がん発生を抑え、免疫力を強化する知られざる植物パワー ファイトケミカル。野菜や果物の強力な抗がん作用に注目!
発がん原因の3分の1は食生活に由来する
ガーリック、キャベツ、カンゾウ、大豆、しょうが セリ科(にんじん、セロリ、バーズニップ) | ↑ 重要性の増加の度合い |
たまねぎ、茶、ターメリック、全粒小麦、亜麻、玄米 柑橘類(オレンジ、レモン、グレープフルーツ) ナス科(トマト、ナス、ピーマン) アブラナ科(ブロッコリー、カリフラワー、芽キャベツ) | |
マスクメロン、バジル、タラゴン、カラス麦、ハッカ、オレガノ、キュウリ、タイム、アサツキ、ローズマリー、セージ、ジャガイモ、大麦、ベリー |
[デザイナーズフーズ・リストから学ぶこと]
1 | にんじん、キャベツ、セロリ、たまねぎなどの野菜類にがん予防の可能性 |
---|---|
2 | 野菜は淡色野菜より緑黄色野菜のほうが健康的と思われがちだが、淡色野菜も強いがん予防効果 |
3 | トップに位置する食品には、抗酸化作用のある成分が含まれる |
4 | がん予防以外にも免疫力を高め、生活習慣病を防ぐ作用 |
がん対策先進国のアメリカでは、1990年代にがん予防の見地から、「デザイナーフーズ・プログラム」という国家プロジェクトが行われている。
膨大な疫学調査データをもとに、約40種類の食品の抗がん作用を調べている。
この研究は世界的な反響を呼び、世界の研究者がこの報告を受け継ぐ形で、さまざまな研究に取り組んでいる。

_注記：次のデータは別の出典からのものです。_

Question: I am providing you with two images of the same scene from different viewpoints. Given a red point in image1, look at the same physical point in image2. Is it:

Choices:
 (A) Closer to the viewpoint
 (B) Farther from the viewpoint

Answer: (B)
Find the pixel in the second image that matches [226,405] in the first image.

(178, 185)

実は高橋さんもその1人。ランキング上位に位置づけられている食品の効用の由来を探り続けた結果、高橋さんが到達したのがファイトケミカルだったわけだ。このデザイナーフーズ・プログラムには、がんを予防するうえでも、また抑制をはかるうえでも学ぶ点が少なくないと高橋さんはこう語る。
「まず理解したいのは私たちが日常的に利用している野菜や果物に、実は強力な抗がん作用が含まれていることでしょう。とくに野菜に関していえば、従来は緑黄色野菜が健康的といわれていましたが、淡色野菜にも強い抗がん作用が潜んでいます。また上位にランクされている食品は、作用のしくみはまだ解明されていないものの、いずれも強力な抗酸化作用を持っていることも判明しています」
これまでのアメリカ、ハーバード大学などでの研究により、発がん原因の3分の1以上は食生活に由来することが判明していると高橋さんはいう。と、すればこのデザイナーフーズ・プログラムから得られた教訓はより重みを増すはずだ。
ファイトケミカルの働きとは
では、この研究で上位に示された食品の抗がん作用の主体となるファイトケミカルの働きとはどんなものなのだろう。

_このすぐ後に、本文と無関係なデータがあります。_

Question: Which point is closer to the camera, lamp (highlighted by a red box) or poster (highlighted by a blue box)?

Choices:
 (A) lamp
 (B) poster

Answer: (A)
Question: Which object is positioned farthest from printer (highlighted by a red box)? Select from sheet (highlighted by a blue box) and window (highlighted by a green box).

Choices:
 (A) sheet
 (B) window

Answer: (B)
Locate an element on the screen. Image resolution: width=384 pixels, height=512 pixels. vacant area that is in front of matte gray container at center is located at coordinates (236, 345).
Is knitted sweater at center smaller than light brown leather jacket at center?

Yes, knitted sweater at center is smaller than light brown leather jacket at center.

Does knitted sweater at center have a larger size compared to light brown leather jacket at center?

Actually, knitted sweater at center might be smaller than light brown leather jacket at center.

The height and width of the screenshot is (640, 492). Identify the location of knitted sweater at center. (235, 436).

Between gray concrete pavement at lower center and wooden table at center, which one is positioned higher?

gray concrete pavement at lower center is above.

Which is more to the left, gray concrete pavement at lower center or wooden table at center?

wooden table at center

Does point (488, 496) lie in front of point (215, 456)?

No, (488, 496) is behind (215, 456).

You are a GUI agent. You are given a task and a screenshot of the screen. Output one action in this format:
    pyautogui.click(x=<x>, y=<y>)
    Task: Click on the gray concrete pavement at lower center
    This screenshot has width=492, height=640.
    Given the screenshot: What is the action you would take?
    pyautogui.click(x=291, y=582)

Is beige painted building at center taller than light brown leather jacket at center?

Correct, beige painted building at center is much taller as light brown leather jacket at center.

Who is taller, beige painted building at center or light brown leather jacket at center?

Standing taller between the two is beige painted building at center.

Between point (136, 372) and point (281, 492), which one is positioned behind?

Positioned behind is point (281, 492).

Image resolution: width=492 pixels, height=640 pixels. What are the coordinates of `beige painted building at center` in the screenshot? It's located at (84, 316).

高橋さんはファイトケミカルは大きく(1)赤ワインに含まれるアントシアニン、緑茶に含まれるカテキン、大豆に含まれるイソフラボンなどのポリフェノール類、(2)キャベツやブロッコリーに含まれるスルフォラファンなどのイオウ化合物、(3)スイカ、トマトに含まれるリコピンなどの脂質関連物質、(4)キノコ類に多いβグルカンなどの糖関連物質、(5)アミノ酸関連物質、(6)香気成分―の6タイプに区分されるという。
そのなかでまず、ポリフェノール類を見るとアントシアニンやカテキンには強力な抗酸化力が含まれている。たとえばカテキンの活性酸素の除去力は同じように抗酸化物質として知られるビタミンEの20倍にも達しているほどだ。また同じポリフェノール類のイソフラボンは、乳がんのプロモーターとなる女性ホルモンのエストロゲンの過剰分泌を抑える作用があり、発がんを抑制する。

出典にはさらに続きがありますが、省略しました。